Thursday, March 10, 2005

A Flaw of Reasoning in the Original Matrix

The original Matrix was a masterpiece of cyber-punk action and philosophy, but there's one argument in it that I think appears in Ishmael as well. It is the argument that humankind is like a virus or a disease biologically, and is not mammalian. There are four fundamental flaws with this reasoning.

1) The definition of an organism that expands endlessly is not necessarily mutually exclusive with a mammal. The word mammal is defined by the American Heritage Dictionary as, "Any of various warm-blooded vertebrate animals of the class Mammalia, including humans, characterized by a covering of hair on the skin and, in the female, milk-producing mammary glands for nourishing the young." That could include an animal that expands and consumes endlessly.

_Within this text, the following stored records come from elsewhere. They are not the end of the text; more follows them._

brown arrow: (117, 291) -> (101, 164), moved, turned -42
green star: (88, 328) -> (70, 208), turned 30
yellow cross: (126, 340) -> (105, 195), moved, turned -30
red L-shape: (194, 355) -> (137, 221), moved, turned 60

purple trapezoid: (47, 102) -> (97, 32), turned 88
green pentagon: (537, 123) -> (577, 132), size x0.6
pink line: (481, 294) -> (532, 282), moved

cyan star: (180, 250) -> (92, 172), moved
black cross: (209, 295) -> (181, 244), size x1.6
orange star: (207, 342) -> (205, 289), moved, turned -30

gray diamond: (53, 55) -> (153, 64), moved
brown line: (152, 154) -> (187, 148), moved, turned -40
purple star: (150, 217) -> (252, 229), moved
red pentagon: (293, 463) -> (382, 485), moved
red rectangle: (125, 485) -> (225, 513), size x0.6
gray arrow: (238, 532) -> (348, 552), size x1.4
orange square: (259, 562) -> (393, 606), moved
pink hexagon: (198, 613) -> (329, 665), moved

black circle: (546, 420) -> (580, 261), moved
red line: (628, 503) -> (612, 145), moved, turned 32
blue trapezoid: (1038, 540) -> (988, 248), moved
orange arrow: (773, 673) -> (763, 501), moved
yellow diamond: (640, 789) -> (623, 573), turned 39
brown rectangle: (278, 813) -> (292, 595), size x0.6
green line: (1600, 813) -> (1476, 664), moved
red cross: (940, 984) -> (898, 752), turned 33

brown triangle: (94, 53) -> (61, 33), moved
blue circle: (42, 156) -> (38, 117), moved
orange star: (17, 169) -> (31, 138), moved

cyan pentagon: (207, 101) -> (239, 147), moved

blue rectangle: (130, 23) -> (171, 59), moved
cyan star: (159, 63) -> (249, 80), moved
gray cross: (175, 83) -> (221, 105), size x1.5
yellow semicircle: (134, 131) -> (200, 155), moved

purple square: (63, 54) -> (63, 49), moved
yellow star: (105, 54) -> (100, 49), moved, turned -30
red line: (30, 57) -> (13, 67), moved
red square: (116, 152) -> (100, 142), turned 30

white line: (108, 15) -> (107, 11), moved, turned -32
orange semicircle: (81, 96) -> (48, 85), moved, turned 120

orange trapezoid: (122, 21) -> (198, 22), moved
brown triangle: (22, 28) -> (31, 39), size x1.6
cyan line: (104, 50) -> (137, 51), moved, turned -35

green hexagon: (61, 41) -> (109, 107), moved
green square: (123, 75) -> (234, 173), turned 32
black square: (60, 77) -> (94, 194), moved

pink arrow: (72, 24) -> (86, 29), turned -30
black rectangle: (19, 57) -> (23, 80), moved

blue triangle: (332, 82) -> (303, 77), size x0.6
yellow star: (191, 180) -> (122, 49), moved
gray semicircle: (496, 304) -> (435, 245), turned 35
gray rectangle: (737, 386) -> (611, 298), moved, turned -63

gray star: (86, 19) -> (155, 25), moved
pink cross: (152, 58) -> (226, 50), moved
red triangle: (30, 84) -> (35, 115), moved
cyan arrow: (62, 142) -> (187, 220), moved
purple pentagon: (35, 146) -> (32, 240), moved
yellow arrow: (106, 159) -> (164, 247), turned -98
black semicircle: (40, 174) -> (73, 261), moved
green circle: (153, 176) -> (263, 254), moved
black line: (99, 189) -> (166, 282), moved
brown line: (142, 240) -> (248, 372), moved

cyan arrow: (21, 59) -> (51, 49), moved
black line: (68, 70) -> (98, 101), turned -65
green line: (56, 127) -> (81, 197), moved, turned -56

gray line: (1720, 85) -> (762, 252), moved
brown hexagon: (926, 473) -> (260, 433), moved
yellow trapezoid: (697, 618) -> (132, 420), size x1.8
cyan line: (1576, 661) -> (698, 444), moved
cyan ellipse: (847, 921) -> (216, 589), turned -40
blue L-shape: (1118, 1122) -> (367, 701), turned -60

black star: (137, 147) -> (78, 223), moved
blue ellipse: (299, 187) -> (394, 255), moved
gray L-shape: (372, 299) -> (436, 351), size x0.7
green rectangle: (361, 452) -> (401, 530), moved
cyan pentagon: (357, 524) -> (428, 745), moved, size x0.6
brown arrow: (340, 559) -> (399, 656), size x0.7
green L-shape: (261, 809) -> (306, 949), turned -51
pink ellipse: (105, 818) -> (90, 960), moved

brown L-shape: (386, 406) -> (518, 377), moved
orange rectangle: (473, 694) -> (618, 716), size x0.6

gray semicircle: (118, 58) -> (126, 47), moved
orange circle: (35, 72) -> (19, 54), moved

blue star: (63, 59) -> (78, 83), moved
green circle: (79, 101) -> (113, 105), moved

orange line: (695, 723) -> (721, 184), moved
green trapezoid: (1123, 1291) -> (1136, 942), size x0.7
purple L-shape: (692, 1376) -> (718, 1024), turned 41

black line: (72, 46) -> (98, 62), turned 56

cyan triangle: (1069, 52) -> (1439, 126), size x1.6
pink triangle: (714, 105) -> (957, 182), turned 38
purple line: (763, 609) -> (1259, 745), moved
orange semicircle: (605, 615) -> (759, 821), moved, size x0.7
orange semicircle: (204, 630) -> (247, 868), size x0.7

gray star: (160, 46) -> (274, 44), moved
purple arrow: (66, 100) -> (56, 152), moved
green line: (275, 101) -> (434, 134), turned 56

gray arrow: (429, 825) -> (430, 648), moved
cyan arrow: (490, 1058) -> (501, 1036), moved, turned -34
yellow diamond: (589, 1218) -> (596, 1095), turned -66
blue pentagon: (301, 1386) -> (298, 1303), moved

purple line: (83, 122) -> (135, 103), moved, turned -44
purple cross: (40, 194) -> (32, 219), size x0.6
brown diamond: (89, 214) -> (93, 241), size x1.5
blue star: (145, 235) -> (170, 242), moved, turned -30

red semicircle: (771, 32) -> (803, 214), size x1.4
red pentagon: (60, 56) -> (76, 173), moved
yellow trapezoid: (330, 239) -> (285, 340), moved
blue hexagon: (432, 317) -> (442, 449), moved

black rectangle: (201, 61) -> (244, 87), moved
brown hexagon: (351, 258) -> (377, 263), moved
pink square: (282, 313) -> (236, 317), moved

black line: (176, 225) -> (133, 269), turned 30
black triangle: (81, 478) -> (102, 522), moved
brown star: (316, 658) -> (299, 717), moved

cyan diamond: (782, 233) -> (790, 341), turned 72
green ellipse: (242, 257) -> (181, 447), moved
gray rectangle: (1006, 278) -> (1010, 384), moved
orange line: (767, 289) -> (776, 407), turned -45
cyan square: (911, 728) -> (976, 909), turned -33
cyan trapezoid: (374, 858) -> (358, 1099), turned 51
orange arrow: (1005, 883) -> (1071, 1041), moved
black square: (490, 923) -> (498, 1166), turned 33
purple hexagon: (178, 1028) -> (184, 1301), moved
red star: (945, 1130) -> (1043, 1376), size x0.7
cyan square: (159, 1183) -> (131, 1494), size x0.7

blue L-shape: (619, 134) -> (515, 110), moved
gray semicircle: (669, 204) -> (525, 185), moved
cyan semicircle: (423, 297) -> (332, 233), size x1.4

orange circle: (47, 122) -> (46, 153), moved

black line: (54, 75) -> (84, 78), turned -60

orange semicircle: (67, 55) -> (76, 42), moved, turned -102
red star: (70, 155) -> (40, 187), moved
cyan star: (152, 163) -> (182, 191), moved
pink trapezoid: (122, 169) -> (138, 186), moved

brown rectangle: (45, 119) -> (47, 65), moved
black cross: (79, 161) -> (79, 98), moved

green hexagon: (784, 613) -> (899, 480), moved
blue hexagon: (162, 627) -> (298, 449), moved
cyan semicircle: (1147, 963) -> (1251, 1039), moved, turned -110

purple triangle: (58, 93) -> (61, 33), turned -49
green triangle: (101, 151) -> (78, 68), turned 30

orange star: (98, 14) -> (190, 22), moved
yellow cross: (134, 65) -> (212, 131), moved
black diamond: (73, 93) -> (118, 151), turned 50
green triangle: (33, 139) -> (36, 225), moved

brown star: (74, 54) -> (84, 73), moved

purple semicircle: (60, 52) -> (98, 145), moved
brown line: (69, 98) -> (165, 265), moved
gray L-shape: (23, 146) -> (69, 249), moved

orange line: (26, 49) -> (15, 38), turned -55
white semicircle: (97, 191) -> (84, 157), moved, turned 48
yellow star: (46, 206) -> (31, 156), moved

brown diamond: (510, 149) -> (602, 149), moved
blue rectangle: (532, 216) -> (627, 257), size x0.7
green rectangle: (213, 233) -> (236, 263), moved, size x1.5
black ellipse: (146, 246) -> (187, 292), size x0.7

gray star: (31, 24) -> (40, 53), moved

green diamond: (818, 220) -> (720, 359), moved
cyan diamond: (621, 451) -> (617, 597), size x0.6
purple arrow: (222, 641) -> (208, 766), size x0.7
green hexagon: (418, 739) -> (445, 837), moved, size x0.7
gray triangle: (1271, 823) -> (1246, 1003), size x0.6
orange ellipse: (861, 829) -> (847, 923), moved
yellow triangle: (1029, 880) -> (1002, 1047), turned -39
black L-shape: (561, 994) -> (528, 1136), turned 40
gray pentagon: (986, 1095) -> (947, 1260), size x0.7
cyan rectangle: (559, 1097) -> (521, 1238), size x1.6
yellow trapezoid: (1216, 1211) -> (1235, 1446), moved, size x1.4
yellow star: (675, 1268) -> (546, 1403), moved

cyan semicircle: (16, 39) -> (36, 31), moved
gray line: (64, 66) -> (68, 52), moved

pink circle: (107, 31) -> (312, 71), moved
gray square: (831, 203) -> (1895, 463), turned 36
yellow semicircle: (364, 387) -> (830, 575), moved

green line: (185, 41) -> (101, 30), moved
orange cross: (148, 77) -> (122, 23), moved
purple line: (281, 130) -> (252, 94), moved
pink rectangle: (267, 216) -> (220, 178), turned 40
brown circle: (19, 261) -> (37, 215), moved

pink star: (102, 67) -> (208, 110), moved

2) Anyone who has had rabbits, dogs, cats, etc. knows that animals, especially not mammals, do not "instinctually" arrive at equilibrium with their environment; that is, there is no innate programming that makes them do so. Rather, they fuck a lot and eat a lot, and other things eat them or kill them (other animals, extraordinary weather conditions, a lack of food, etc). Humans simply have worked out how to defer the costs of not being at equilibrium for quite some time.

3) Viruses also arrive at some form of equilibrium. A virus that kills its host is not evolutionarily successful: it does not continue on in a desirable fashion, but dies with its host. Viruses thus breed themselves to success by REDUCING their virulence, not increasing it.

4) The implication that this is somehow bad and disgusting is an anthropomorphic ethical leap. To be a disease might be positively good; it sure isn't a prima facia logical condition that it is bad.